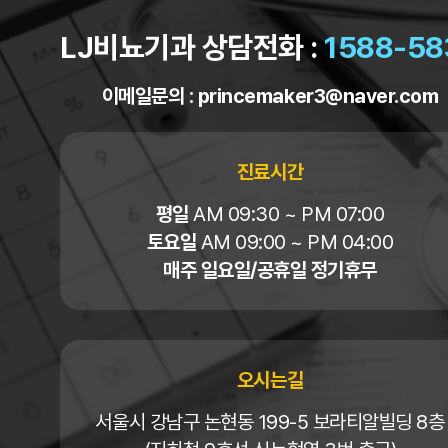
LJ비뇨기과 상담전화 :
1588-58
이메일문의 :
princemaker3@naver.com
진료시간
평일
AM 09:30 ~ PM 07:00
토요일
AM 09:00 ~ PM 04:00
매주 일요일/공휴일 정기휴무
오시는길
서울시 강남구 논현동 199-5 보라티알빌딩 8층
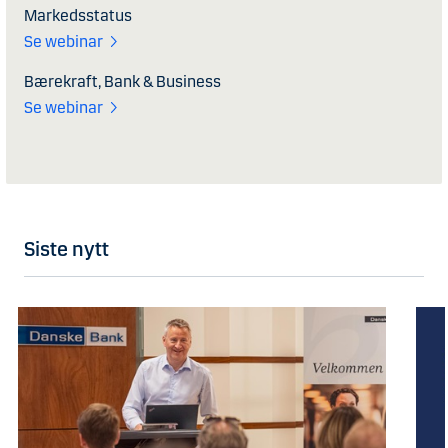
Markedsstatus
Se webinar
Bærekraft, Bank & Business
Se webinar
Siste nytt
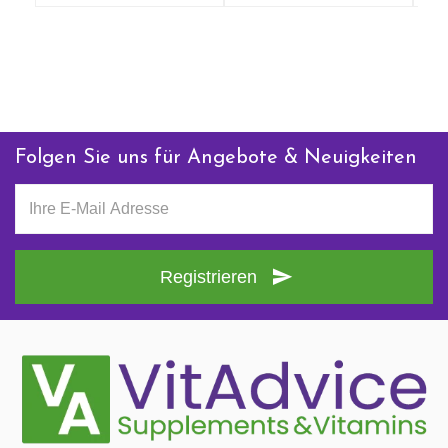
Anfrage zu diesem Produkt
Folgen Sie uns für Angebote & Neuigkeiten
Registrieren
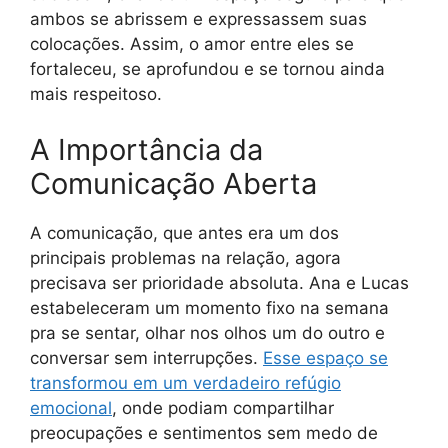
ambos se abrissem e expressassem suas
colocações. Assim, o amor entre eles se
fortaleceu, se aprofundou e se tornou ainda
mais respeitoso.
A Importância da
Comunicação Aberta
A comunicação, que antes era um dos
principais problemas na relação, agora
precisava ser prioridade absoluta. Ana e Lucas
estabeleceram um momento fixo na semana
pra se sentar, olhar nos olhos um do outro e
conversar sem interrupções.
Esse espaço se
transformou em um verdadeiro refúgio
emocional
, onde podiam compartilhar
preocupações e sentimentos sem medo de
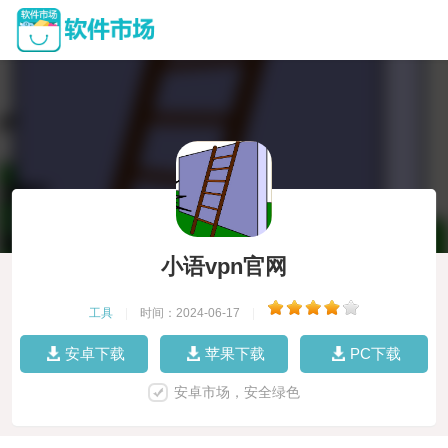
小语vpn官网
工具
|
时间：2024-06-17
|
安卓下载
苹果下载
PC下载
安卓市场，安全绿色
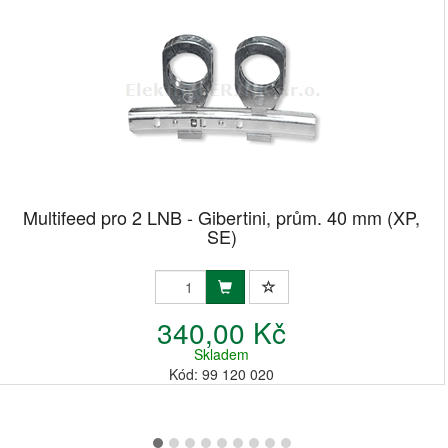
Multifeed pro 2 LNB - Gibertini, prům. 40 mm (XP,
SE)
340,00 Kč
Skladem
Kód: 99 120 020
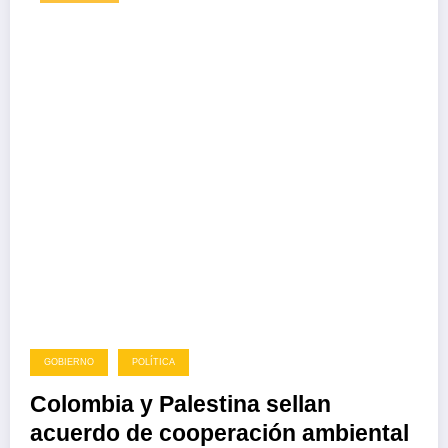
GOBIERNO
POLÍTICA
Colombia y Palestina sellan
acuerdo de cooperación ambiental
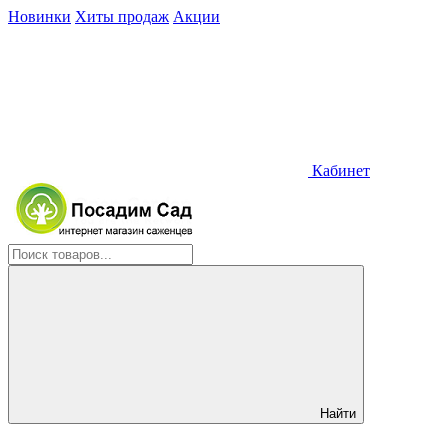
Новинки
Хиты продаж
Акции
Кабинет
Найти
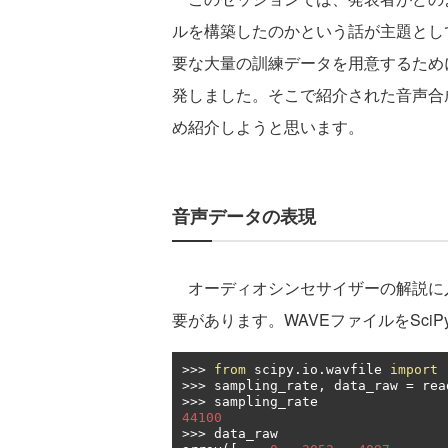
ルを構築したのかという話が主題とし
要な大量の訓練データを用意するために
発しました。そこで紹介された音声合
め紹介しようと思います。
音声データの表現
オーディオシンセサイザーの解説に
要があります。WAVEファイルをSci
>>>
from
 scipy
.
io
.
wavfile 
import
>>>
 sampling_rate
,
 data_raw 
=
 rea
>>>
44100
>>>
 data_raw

+ + + + +

→ **Prompt**
Everything in the listing above except the pictures should be duplicated exactly.

→ **Written reply**
LJ비뇨기과 상담전화 :
1588-58
이메일문의 :
princemaker3@naver.com
진료시간
평일
AM 09:30 ~ PM 07:00
토요일
AM 09:00 ~ PM 04:00
매주 일요일/공휴일 정기휴무
오시는길
서울시 강남구 논현동 199-5 보라티알빌딩 8층
Markedsstatus
Se webinar
Bærekraft, Bank & Business
Se webinar
Siste nytt
Anfrage zu diesem Produkt
Folgen Sie uns für Angebote & Neuigkeiten
Registrieren
ambos se abrissem e expressassem suas
colocações. Assim, o amor entre eles se
fortaleceu, se aprofundou e se tornou ainda
mais respeitoso.
A Importância da
Comunicação Aberta
A comunicação, que antes era um dos
principais problemas na relação, agora
precisava ser prioridade absoluta. Ana e Lucas
estabeleceram um momento fixo na semana
pra se sentar, olhar nos olhos um do outro e
conversar sem interrupções.
Esse espaço se
transformou em um verdadeiro refúgio
emocional
, onde podiam compartilhar
preocupações e sentimentos sem medo de
小语vpn官网
工具
|
时间：2024-06-17
|
安卓下载
苹果下载
PC下载
安卓市场，安全绿色
Multifeed pro 2 LNB - Gibertini, prům. 40 mm (XP,
SE)
340,00 Kč
Skladem
Kód: 99 120 020
GOBIERNO
POLÍTICA
Colombia y Palestina sellan
acuerdo de cooperación ambiental
Новинки
Хиты продаж
Акции
Кабинет
Найти
ルを構築したのかという話が主題とし
要な大量の訓練データを用意するために
発しました。そこで紹介された音声合
め紹介しようと思います。
音声データの表現
オーディオシンセサイザーの解説に
要があります。WAVEファイルをSci
>>>
from
 scipy
.
io
.
wavfile 
import
>>>
 sampling_rate
,
 data_raw 
=
 rea
>>>
44100
>>>
 data_raw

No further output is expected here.